Activity: Your answer should hold exactly the lines below from the line with "12.08., 18:10 - 18:35 Uhr" through the line with "Další nabídky", both included, and no pictures at all.

Listed entries section start

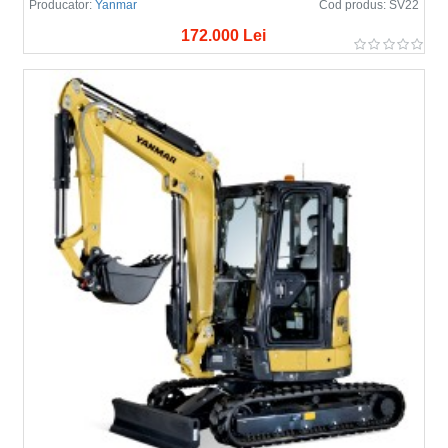
Producator:
Yanmar
Cod produs:
SV22
172.000 Lei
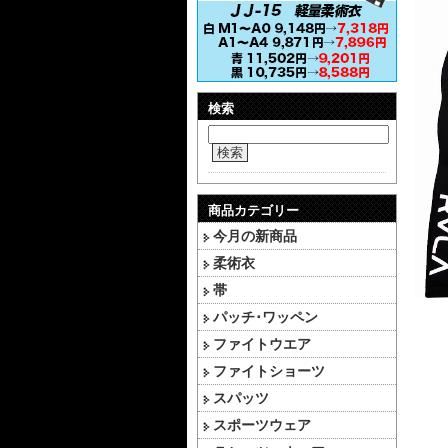
検索
検索
商品カテゴリー
今月の新商品
柔術衣
帯
パッチ･ワッペン
ファイトウエア
ファイトショーツ
スパッツ
スポーツウェア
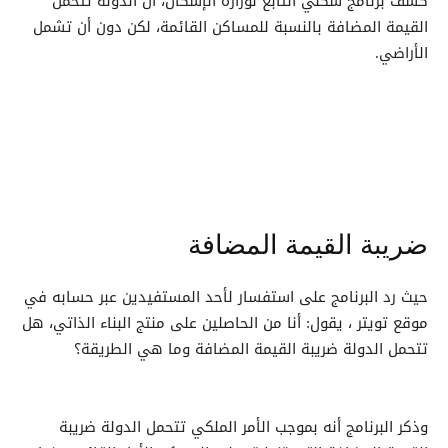
كشف برنامج سكني التابع لوزارة الإسكان، أن الدولة تتحمل
القيمة المضافة بالنسبة للمساكن القائمة، لكن دون أن تشمل
الأراضي.
ضريبة القيمة المضافة
حيث رد البرنامج على استفسار لأحد المستفيدين عبر حسابه في
موقع تويتر ، يقول: أنا من الحاصلين على منتج البناء الذاتي، هل
تتحمل الدولة ضريبة القيمة المضافة وما هي الطريقة؟
وذكر البرنامج أنه بموجب الأمر الملكي تتحمل الدولة ضريبة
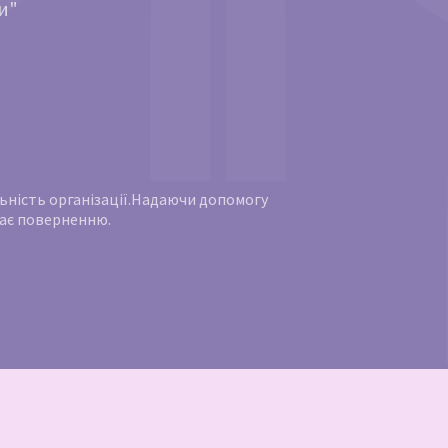
и"
яльність організації.Надаючи допомогу
ягає поверненню.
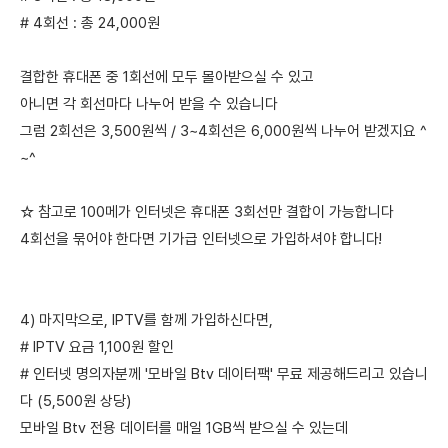
# 4회선 : 총 24,000원
결합한 휴대폰 중 1회선에 모두 몰아받으실 수 있고
아니면 각 회선마다 나누어 받을 수 있습니다
그럼 2회선은 3,500원씩 / 3~4회선은 6,000원씩 나누어 받겠지요 ^
~^
☆ 참고로 100메가 인터넷은 휴대폰 3회선만 결합이 가능합니다
4회선을 묶어야 한다면 기가급 인터넷으로 가입하셔야 합니다!
4) 마지막으로, IPTV를 함께 가입하신다면,
# IPTV 요금 1,100원 할인
# 인터넷 명의자분께 '모바일 Btv 데이터팩' 무료 제공해드리고 있습니
다 (5,500원 상당)
모바일 Btv 전용 데이터를 매일 1GB씩 받으실 수 있는데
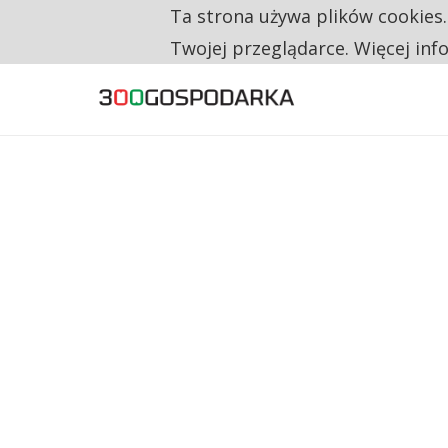
Ta strona używa plików cookies
TYLKO U NAS
RESTRYKCJE CHIN UDERZAJĄ W EUROPEJSKI
Twojej przeglądarce. Więcej inf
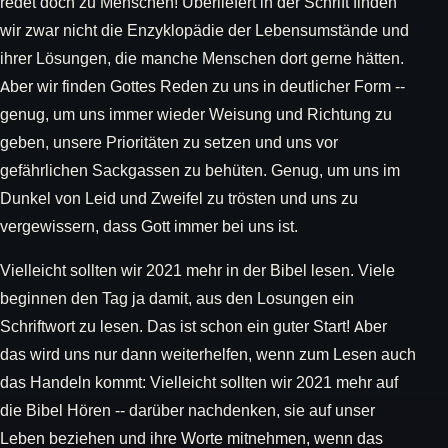
redet doch zu Menschen! Überliefert in der Schrift finden
wir zwar nicht die Enzyklopädie der Lebensumstände und
ihrer Lösungen, die manche Menschen dort gerne hätten.
Aber wir finden Gottes Reden zu uns in deutlicher Form --
genug, um uns immer wieder Weisung und Richtung zu
geben, unsere Prioritäten zu setzen und uns vor
gefährlichen Sackgassen zu behüten. Genug, um uns im
Dunkel von Leid und Zweifel zu trösten und uns zu
vergewissern, dass Gott immer bei uns ist.
Vielleicht sollten wir 2021 mehr in der Bibel lesen. Viele
beginnen den Tag ja damit, aus den Losungen ein
Schriftwort zu lesen. Das ist schon ein guter Start! Aber
das wird uns nur dann weiterhelfen, wenn zum Lesen auch
das Handeln kommt: Vielleicht sollten wir 2021 mehr auf
die Bibel Hören -- darüber nachdenken, sie auf unser
Leben beziehen und ihre Worte mitnehmen, wenn das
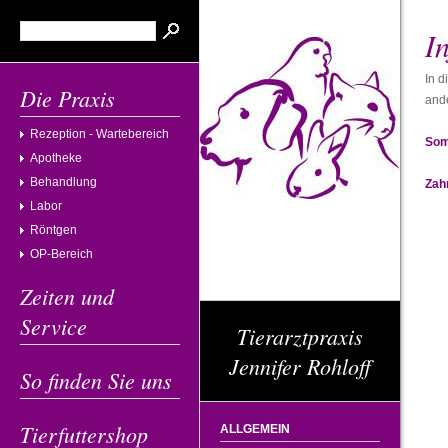
I
In d
Die Praxis
ande
Rezeption - Wartebereich
Som
Apotheke
Behandlung
Zah
Labor
Röntgen
OP-Bereich
Zeiten und
Service
Tierarztpraxis
Jennifer Rohloff
So finden Sie uns
Tierfuttershop
ALLGEMEIN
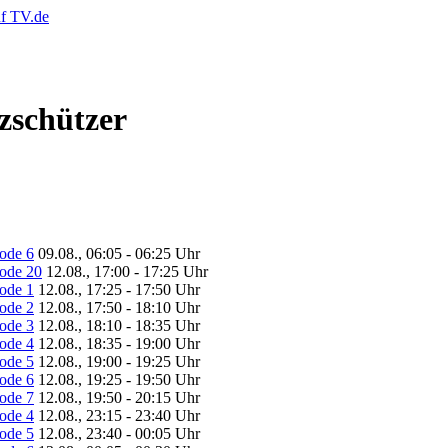
zschützer
sode 6
09.08., 06:05 - 06:25 Uhr
sode 20
12.08., 17:00 - 17:25 Uhr
sode 1
12.08., 17:25 - 17:50 Uhr
sode 2
12.08., 17:50 - 18:10 Uhr
sode 3
12.08., 18:10 - 18:35 Uhr
sode 4
12.08., 18:35 - 19:00 Uhr
sode 5
12.08., 19:00 - 19:25 Uhr
sode 6
12.08., 19:25 - 19:50 Uhr
sode 7
12.08., 19:50 - 20:15 Uhr
sode 4
12.08., 23:15 - 23:40 Uhr
sode 5
12.08., 23:40 - 00:05 Uhr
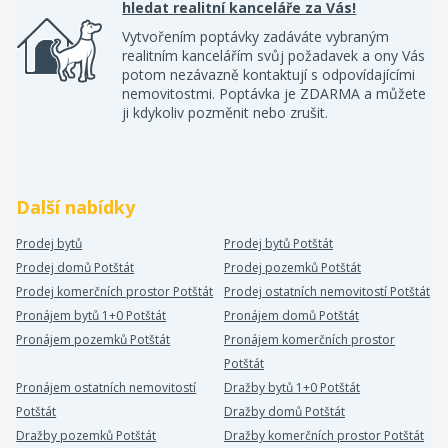
hledat realitní kanceláře za Vás!
Vytvořením poptávky zadáváte vybraným
realitním kancelářím svůj požadavek a ony Vás
potom nezávazně kontaktují s odpovídajícími
nemovitostmi. Poptávka je ZDARMA a můžete
ji kdykoliv pozměnit nebo zrušit.
Další nabídky
Prodej bytů
Prodej bytů Potštát
Prodej domů Potštát
Prodej pozemků Potštát
Prodej komerčních prostor Potštát
Prodej ostatních nemovitostí Potštát
Pronájem bytů 1+0 Potštát
Pronájem domů Potštát
Pronájem pozemků Potštát
Pronájem komerčních prostor
Potštát
Pronájem ostatních nemovitostí
Dražby bytů 1+0 Potštát
Potštát
Dražby domů Potštát
Dražby pozemků Potštát
Dražby komerčních prostor Potštát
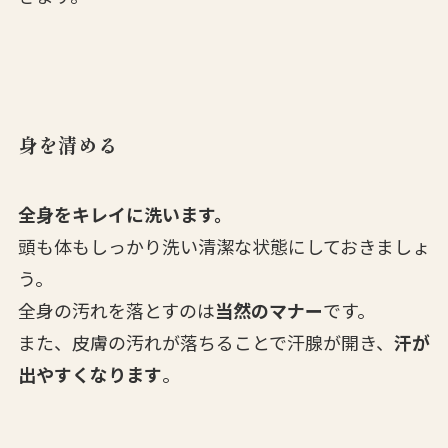
身を清める
全身をキレイに洗います。
頭も体もしっかり洗い清潔な状態にしておきましょ
う。
全身の汚れを落とすのは
当然のマナー
です。
また、皮膚の汚れが落ちることで汗腺が開き、
汗が
出やすくなります
。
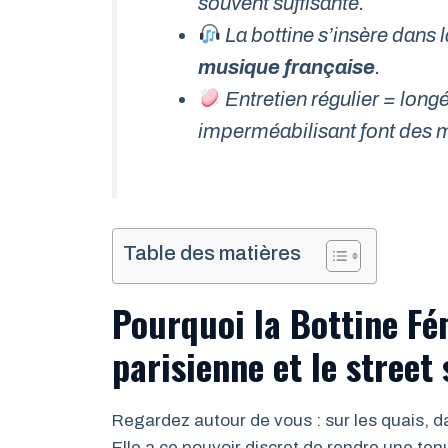
souvent suffisante.
La bottine s’insère dans 
musique française
.
Entretien régulier = longé
imperméabilisant font des m
Table des matières
Pourquoi la Bottine Fé
parisienne et le street 
Regardez autour de vous : sur les quais, da
Elle a ce pouvoir discret de rendre une 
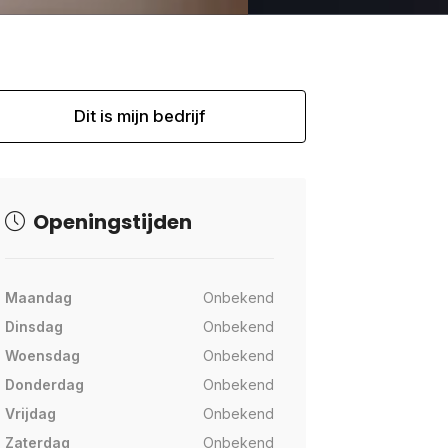
Dit is mijn bedrijf
Openingstijden
Maandag
Onbekend
Dinsdag
Onbekend
Woensdag
Onbekend
Donderdag
Onbekend
Vrijdag
Onbekend
Zaterdag
Onbekend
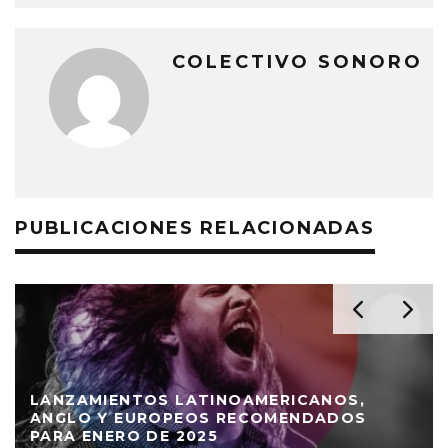
COLECTIVO SONORO
PUBLICACIONES RELACIONADAS
LANZAMIENTOS LATINOAMERICANOS,
ANGLO Y EUROPEOS RECOMENDADOS
PARA DICIEMBRE DE 2024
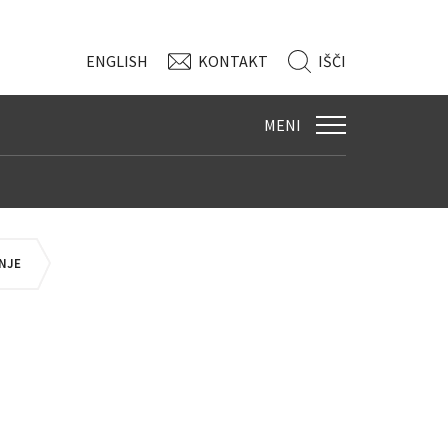
ENG
LISH
KONTAKT
IŠČI
MENI
ANJE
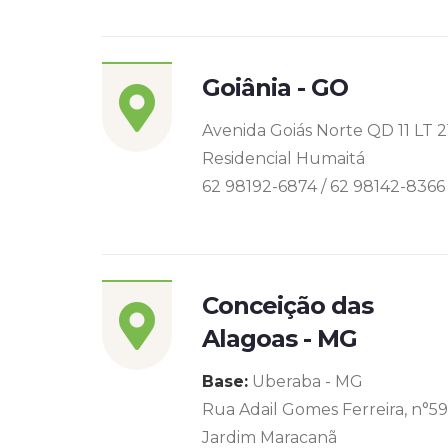
Goiânia - GO
Avenida Goiás Norte QD 11 LT 2
Residencial Humaitá
62 98192-6874 / 62 98142-8366
Conceição das
Alagoas - MG
Base:
Uberaba - MG
Rua Adail Gomes Ferreira, n°5
Jardim Maracanã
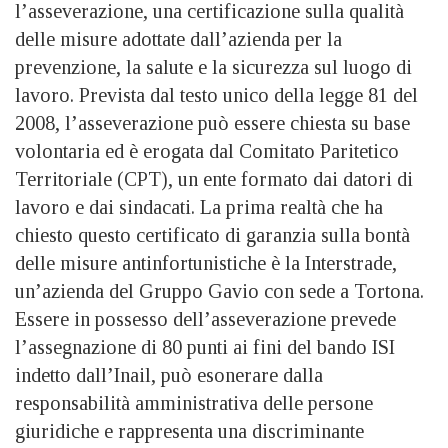
l’asseverazione, una certificazione sulla qualità
delle misure adottate dall’azienda per la
prevenzione, la salute e la sicurezza sul luogo di
lavoro. Prevista dal testo unico della legge 81 del
2008, l’asseverazione può essere chiesta su base
volontaria ed è erogata dal Comitato Paritetico
Territoriale (CPT), un ente formato dai datori di
lavoro e dai sindacati. La prima realtà che ha
chiesto questo certificato di garanzia sulla bontà
delle misure antinfortunistiche è la Interstrade,
un’azienda del Gruppo Gavio con sede a Tortona.
Essere in possesso dell’asseverazione prevede
l’assegnazione di 80 punti ai fini del bando ISI
indetto dall’Inail, può esonerare dalla
responsabilità amministrativa delle persone
giuridiche e rappresenta una discriminante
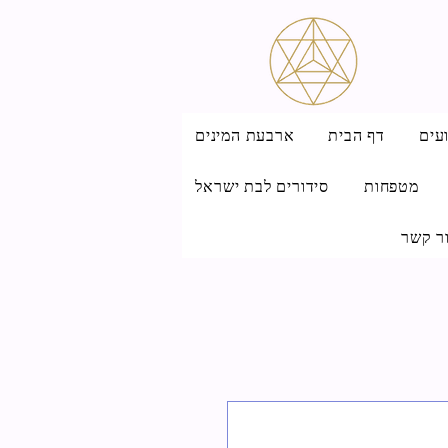
עים
דף הבית
ארבעת המינים
מטפחות
סידורים לבת ישראל
ר קשר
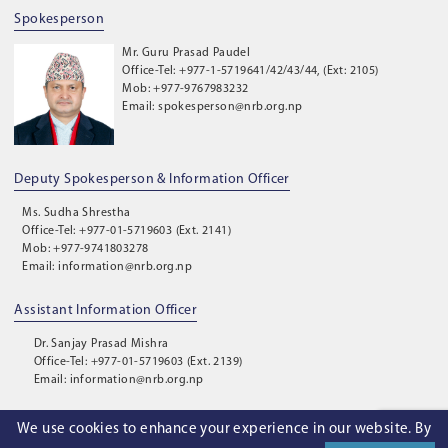
Spokesperson
Mr. Guru Prasad Paudel
Office-Tel: +977-1-5719641/42/43/44, (Ext: 2105)
Mob: +977-9767983232
Email: spokesperson@nrb.org.np
Deputy Spokesperson & Information Officer
Ms. Sudha Shrestha
Office-Tel: +977-01-5719603 (Ext. 2141)
Mob: +977-9741803278
Email: information@nrb.org.np
Assistant Information Officer
Dr. Sanjay Prasad Mishra
Office-Tel: +977-01-5719603 (Ext. 2139)
Email: information@nrb.org.np
We use cookies to enhance your experience in our website. By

Listed entries section end

Finished exercise:
12.08., 18:10 - 18:35 Uhr
sode 4
12.08., 18:35 - 19:00 Uhr
sode 5
12.08., 19:00 - 19:25 Uhr
sode 6
12.08., 19:25 - 19:50 Uhr
sode 7
12.08., 19:50 - 20:15 Uhr
sode 4
12.08., 23:15 - 23:40 Uhr
sode 5
12.08., 23:40 - 00:05 Uhr
hledat realitní kanceláře za Vás!
Vytvořením poptávky zadáváte vybraným
realitním kancelářím svůj požadavek a ony Vás
potom nezávazně kontaktují s odpovídajícími
nemovitostmi. Poptávka je ZDARMA a můžete
ji kdykoliv pozměnit nebo zrušit.
Další nabídky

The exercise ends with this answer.